The battle of the CCP and the factions even gained attention in St. Louis. This dual photo from the Post-Dispatch was a pretty good summary:




So what did Ken do after his successful venture with Curry and the CCP? He joined the 1968 campaign of Bill Morris for Lt. Governor. Morris had become politically powerful as an ally of Governor Warren Hearnes who gave Morris a major say on state patronage in Kansas City. Ken’s long-time friend Jim Cleary tells me that Larry Gepford recommended that Morris hire Ken who had proven to be an industrious campaign worker and had statewide experience from the 1964 Trimble campaign. Ken came on as the statewide campaign manager and made Cleary his campaign youth director. Morris beat Ed Dowd in the primary and went on to win the general. As in 1966, Morris won without the support of the CCP.

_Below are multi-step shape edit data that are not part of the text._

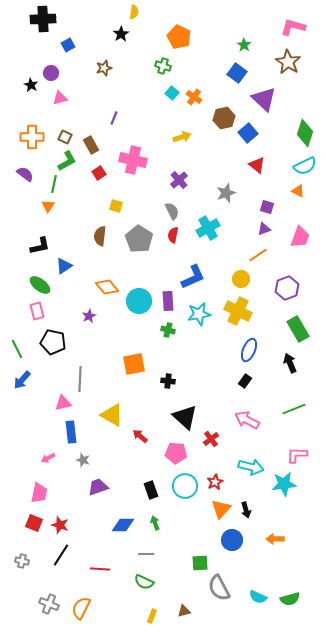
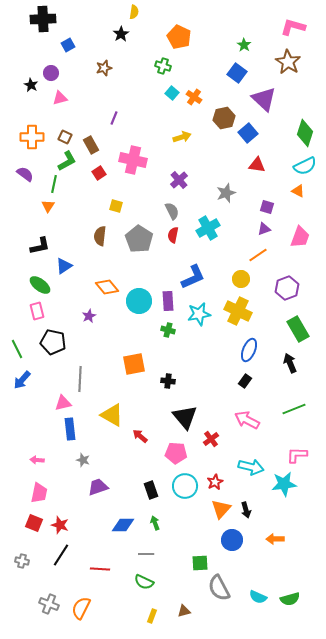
red triangle at (257, 165): rotated 30 degrees counterclockwise
black triangle at (185, 417): rotated 8 degrees clockwise
blue rectangle at (71, 432): moved 1 px left, 3 px up
pink arrow at (48, 458): moved 11 px left, 2 px down; rotated 32 degrees clockwise
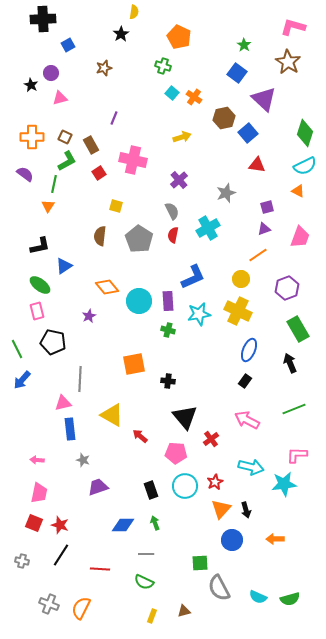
purple square at (267, 207): rotated 32 degrees counterclockwise
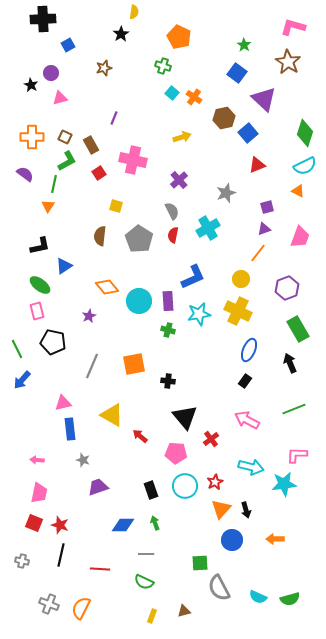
red triangle at (257, 165): rotated 30 degrees counterclockwise
orange line at (258, 255): moved 2 px up; rotated 18 degrees counterclockwise
gray line at (80, 379): moved 12 px right, 13 px up; rotated 20 degrees clockwise
black line at (61, 555): rotated 20 degrees counterclockwise
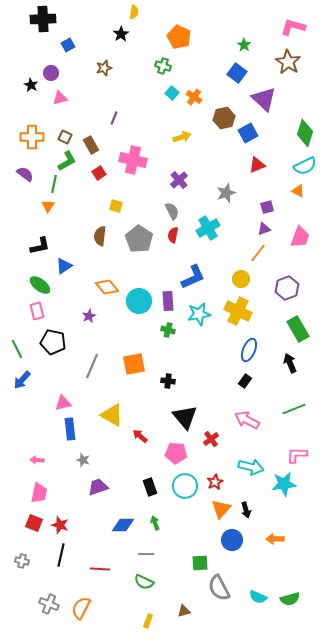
blue square at (248, 133): rotated 12 degrees clockwise
black rectangle at (151, 490): moved 1 px left, 3 px up
yellow rectangle at (152, 616): moved 4 px left, 5 px down
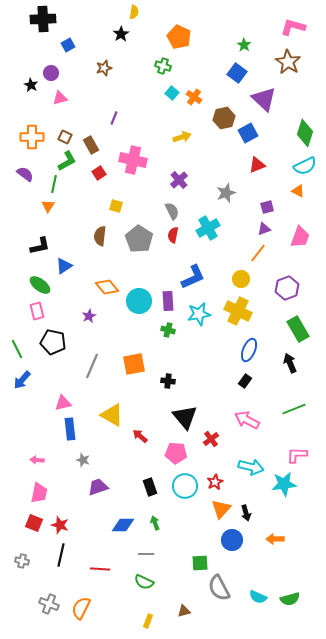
black arrow at (246, 510): moved 3 px down
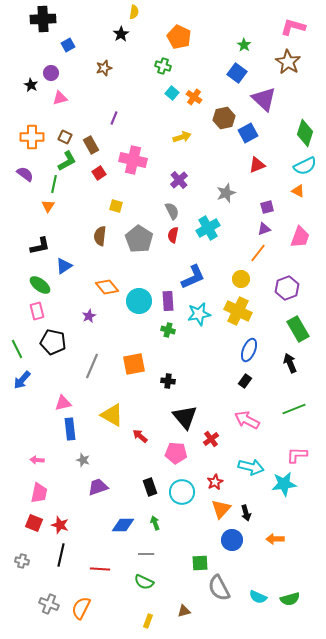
cyan circle at (185, 486): moved 3 px left, 6 px down
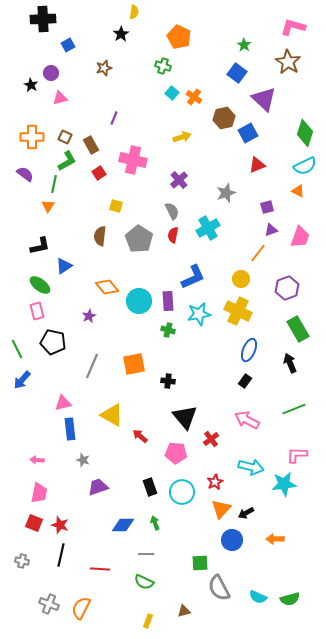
purple triangle at (264, 229): moved 7 px right, 1 px down
black arrow at (246, 513): rotated 77 degrees clockwise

Gray Hats – 1970 and 1972: After the Morris campaign, Ken went to Florida for a business venture and mostly was outside the political scene for the 1970 and 1972 campaigns. Some of the CCP winners faced off against each other in 1970. New alliances were born and this blurred the lines between the CCP and the factions, some of which aligned as the “Regular Democrats.” Freedom Inc. had become a major player in the black community. In 1970, both the CCP and the Regular Democrats supported George Lehr to succeed Charles Curry as Presiding Judge and Harry Wiggins to succeed Charles Wheeler as Western Judge. Their opponents were Charlie Wheeler (moving up to the Presiding Judge race) and Joe Teasdale, both supported by the CCP in prior elections. Wheeler and Teasdale lost, but Wheeler went on to become Mayor of Kansas City in 1971 and Teasdale was elected Governor in 1976.

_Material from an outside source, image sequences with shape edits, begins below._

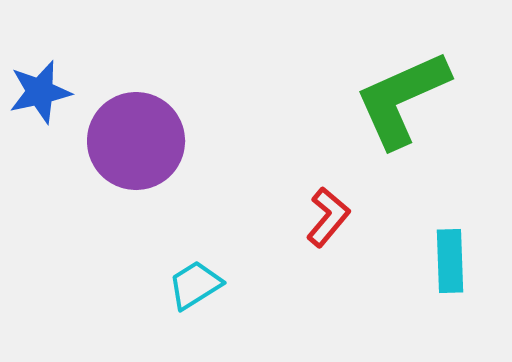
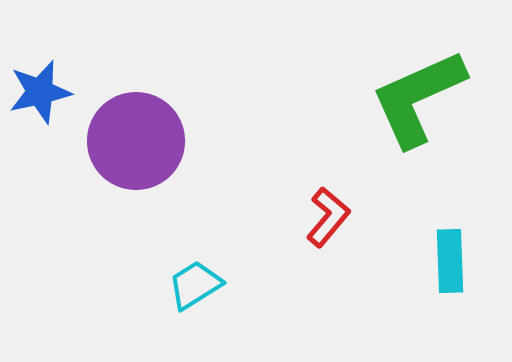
green L-shape: moved 16 px right, 1 px up
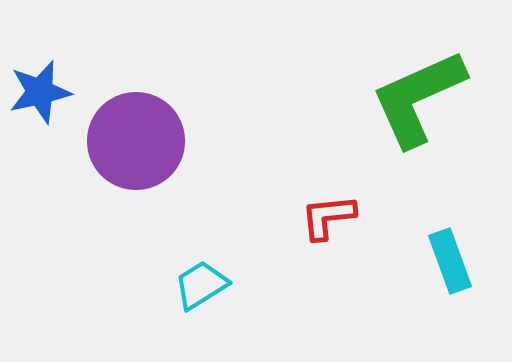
red L-shape: rotated 136 degrees counterclockwise
cyan rectangle: rotated 18 degrees counterclockwise
cyan trapezoid: moved 6 px right
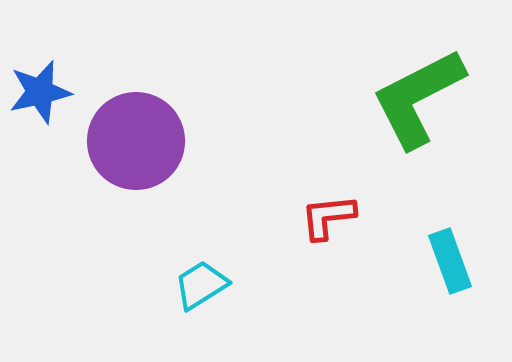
green L-shape: rotated 3 degrees counterclockwise
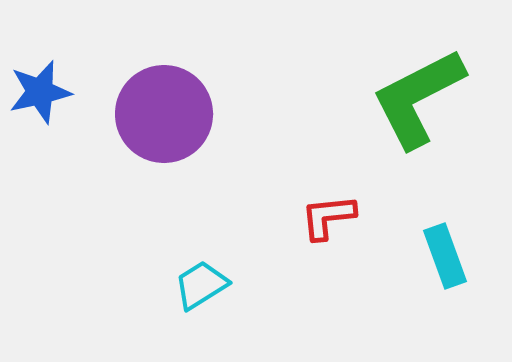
purple circle: moved 28 px right, 27 px up
cyan rectangle: moved 5 px left, 5 px up
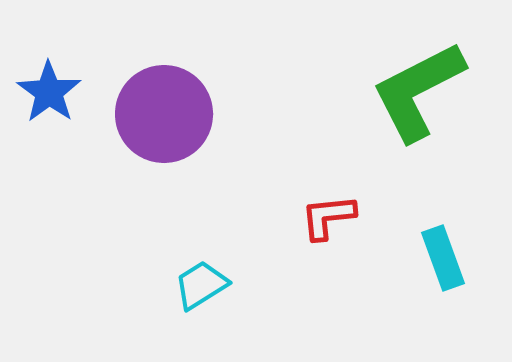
blue star: moved 9 px right; rotated 24 degrees counterclockwise
green L-shape: moved 7 px up
cyan rectangle: moved 2 px left, 2 px down
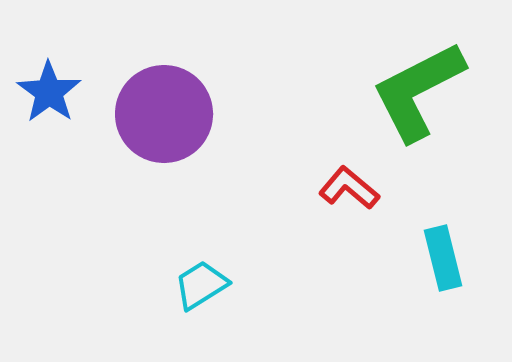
red L-shape: moved 21 px right, 29 px up; rotated 46 degrees clockwise
cyan rectangle: rotated 6 degrees clockwise
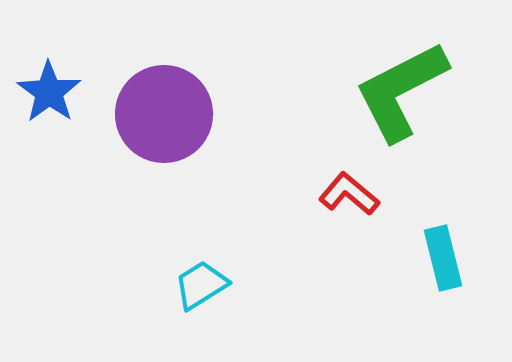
green L-shape: moved 17 px left
red L-shape: moved 6 px down
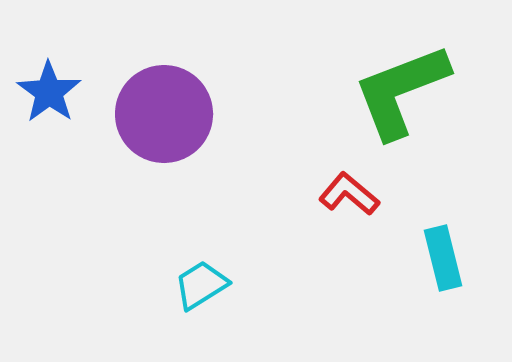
green L-shape: rotated 6 degrees clockwise
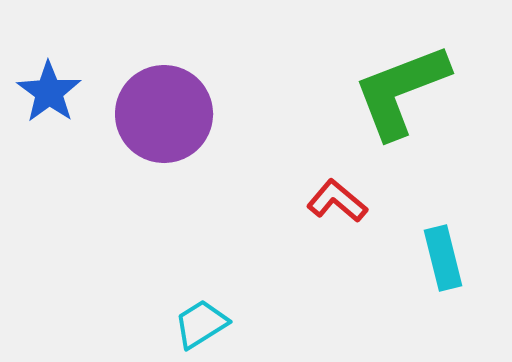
red L-shape: moved 12 px left, 7 px down
cyan trapezoid: moved 39 px down
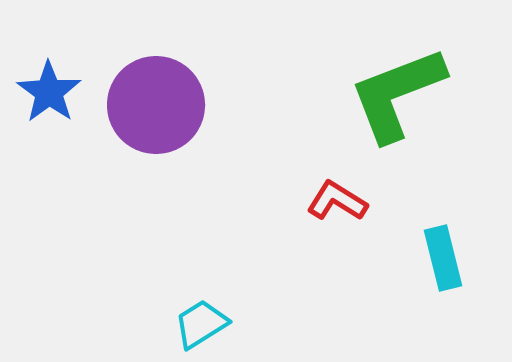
green L-shape: moved 4 px left, 3 px down
purple circle: moved 8 px left, 9 px up
red L-shape: rotated 8 degrees counterclockwise
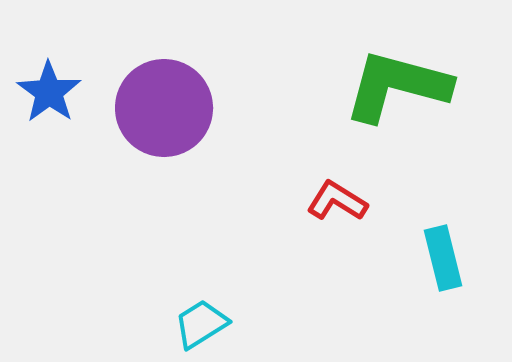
green L-shape: moved 8 px up; rotated 36 degrees clockwise
purple circle: moved 8 px right, 3 px down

To again prove the adage that politics makes strange bedfellows, the CCP in 1972 surprisingly backed Bill Morris in his primary race for Governor against Ed Dowd and Joe Teasdale. The two KC candidates lost to Dowd of St. Louis, but the landslide that overtook McGovern trickled far down the ticket. In the general, Nixon won the state by about 400,000 votes, Kit Bond beat Dowd by 200,000 votes, and Jack Schramm, a very popular CCP candidate, lost the Lt. Governor’s race by 8,923 votes. You rarely see ticket splitting of that magnitude these days.


As it would turn out for Ken and me, there was a bright spot in that 1972 landslide. The first elections under the new county charter were held and 15 first-time county legislators were elected. My law school friend Mike White won the third district seat, and he won it in dramatic form. After a recount of the absentee ballots, the final tally was White – 14,071 and Kartsonis – 14,070. That one-vote victory started a chain of events that Ken nor I could anticipate at the time.